▶ TASK STATEMENT
Within the listing below, the lines containing "SANG" are to be counted. Give the number only.

▶ TASK INPUT
■ ■ ■ ■
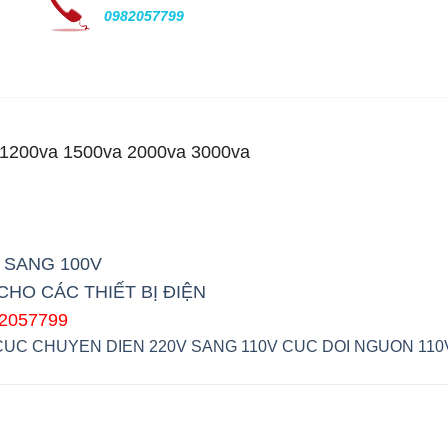
0982057799
a 1200va 1500va 2000va 3000va
 SANG 100V
HO CÁC THIẾT BỊ ĐIỆN
82057799
CUC CHUYEN DIEN 220V SANG 110V
CUC DOI NGUON 110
■ ■ ■ ■
▶ EXPECTED ANSWER
2